We compared the feature maps extracted by GhostConv and Conv at the backbone location. (A)–(C) depict the heat maps generated by the GhostConv module in the backbone of our proposed BGF-YOLOv10, the contextual information provided by the PatchExpand module, and the final prediction of BGF-YOLOv10, respectively. (D)–(F) show the corresponding modules from the original YOLOv10 prior to replacement: (D) presents the heatmap from the standard Conv module in the backbone, (E) shows the contextual heatmap from the original upsampling layer in the neck, and (F) demonstrates the final prediction map of YOLOv10. From (A) and (D), it is observed that the features extracted by GhostConv are clearer compared to those obtained with Conv. As shown in (B), the feature maps extracted using PatchExpand, as discussed in
Section 3.3, demonstrate that enhanced local context information helps the model focus more on the target itself rather than the background. The comparative detection results between the baseline and our approach are shown in (C) and (F) of
Figure 6.
As shown in
Figure 7, the confusion matrix illustrates the model’s classification performance across different categories. The main diagonal shows the number of correctly classified instances, with the “car” category achieving 9656 correct classifications and the “pedestrian” category achieving 2368, indicating strong performance. Notable misclassifications include “car” being incorrectly classified as “van” 716 times and “pedestrian” being misclassified as “people” 219 times, indicating confusion between these categories. Background classes also exhibit some misclassifications, such as “pedestrian”, “bicycle”, and “people”, highlighting challenges in distinguishing between objects and backgrounds. Rare categories like “awning-tricycle” and “bus” show more significant misclassifications, reflecting issues with long-tail data imbalance.
As shown in
Figure 8, the overall average precision (mAP) at an IoU threshold of 0.5 for all classes is 0.317, which represents an improvement of 0.021 over the baseline. Although the PR curves for most categories show a decrease from the first to the second plot, particularly for categories like “pedestrian” and “motor”, where both precision and recall have improved, the overall curves for each category are closer to the lower left corner, indicating a decrease in precision.
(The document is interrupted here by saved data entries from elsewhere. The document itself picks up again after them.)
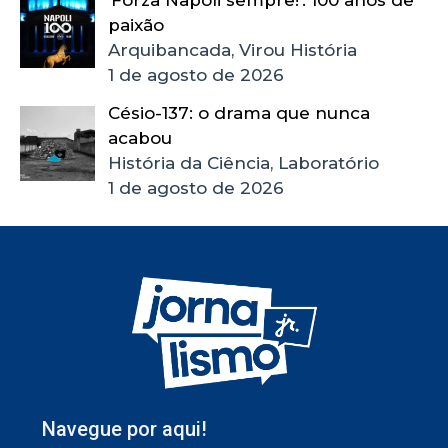
‘Forza Napoli sempre!’: 100 anos de
paixão
Arquibancada, Virou História
1 de agosto de 2026
Césio-137: o drama que nunca
acabou
História da Ciência, Laboratório
1 de agosto de 2026
Navegue por aqui!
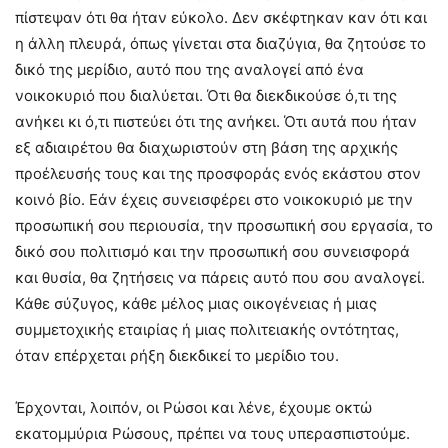
πίστεψαν ότι θα ήταν εύκολο. Δεν σκέφτηκαν καν ότι και
η άλλη πλευρά, όπως γίνεται στα διαζύγια, θα ζητούσε το
δικό της μερίδιο, αυτό που της αναλογεί από ένα
νοικοκυριό που διαλύεται. Ότι θα διεκδικούσε ό,τι της
ανήκει κι ό,τι πιστεύει ότι της ανήκει. Ότι αυτά που ήταν
εξ αδιαιρέτου θα διαχωριστούν στη βάση της αρχικής
προέλευσής τους και της προσφοράς ενός εκάστου στον
κοινό βίο. Εάν έχεις συνεισφέρει στο νοικοκυριό με την
προσωπική σου περιουσία, την προσωπική σου εργασία, το
δικό σου πολιτισμό και την προσωπική σου συνεισφορά
και θυσία, θα ζητήσεις να πάρεις αυτό που σου αναλογεί.
Κάθε σύζυγος, κάθε μέλος μιας οικογένειας ή μιας
συμμετοχικής εταιρίας ή μιας πολιτειακής οντότητας,
όταν επέρχεται ρήξη διεκδικεί το μερίδιο του.
Έρχονται, λοιπόν, οι Ρώσοι και λένε, έχουμε οκτώ
εκατομμύρια Ρώσους, πρέπει να τους υπερασπιστούμε.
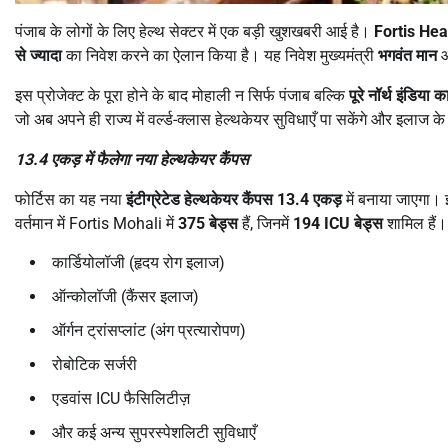
पंजाब के लोगों के लिए हेल्थ सेक्टर में एक बड़ी खुशखबरी आई है।
Fortis Hea
से ज्यादा
का निवेश करने का ऐलान किया है। यह निवेश मुख्यमंत्री
भगवंत मान
औ
इस प्रोजेक्ट के पूरा होने के बाद मोहाली न सिर्फ पंजाब बल्कि
पूरे नॉर्थ इंडिया
जो अब अपने ही राज्य में वर्ल्ड-क्लास हेल्थकेयर सुविधाएँ पा सकेंगे और इलाज के ल
13.4
एकड़ में फैलेगा नया हेल्थकेयर कैंपस
फोर्टिस का यह नया
इंटीग्रेटेड हेल्थकेयर कैंपस
13.4
एकड़
में बनाया जाएगा। 
वर्तमान में Fortis Mohali में
375
बेड्स
हैं, जिनमें
194 ICU
बेड्स
शामिल हैं।
कार्डियोलॉजी (हृदय रोग इलाज)
ऑन्कोलॉजी (कैंसर इलाज)
ऑर्गन ट्रांसप्लांट (अंग प्रत्यारोपण)
रोबोटिक सर्जरी
एडवांस ICU फैसिलिटीज़
और कई अन्य सुपरस्पेशलिटी सुविधाएँ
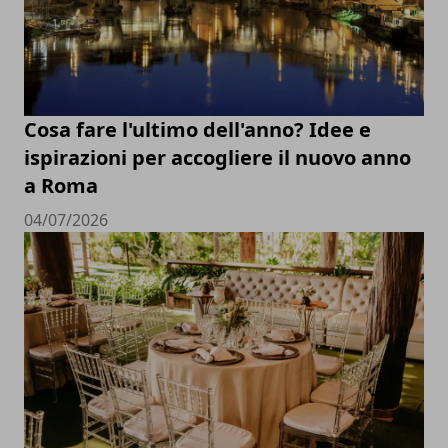
Cosa fare l'ultimo dell'anno? Idee e
ispirazioni per accogliere il nuovo anno
a Roma
04/07/2026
The performance of the “bus” category shows a slight reduction, but the curve in plot (b) demonstrates an improvement over plot (a), with a slight increase in mAP.
5. Conclusions
In this paper, we present YOLOv10, a framework specifically designed for small object detection. To enable efficient deployment on resource-constrained devices such as drones, we leverage the lightweight advantages of GhostConv and Faster_Block modules, allowing the model to improve accuracy while maintaining a lightweight parameter count. Additionally, to enhance small object detection by utilizing contextual information, we designed an upsampling module. The experimental results demonstrate that our model achieves strong performance on both the VisDrone2019 and UDVDT datasets, with relatively low GLOPs. However, our experiments also reveal issues such as background confusion and class imbalance in the dataset. In future work, we plan to address these challenges to further improve our model’s performance.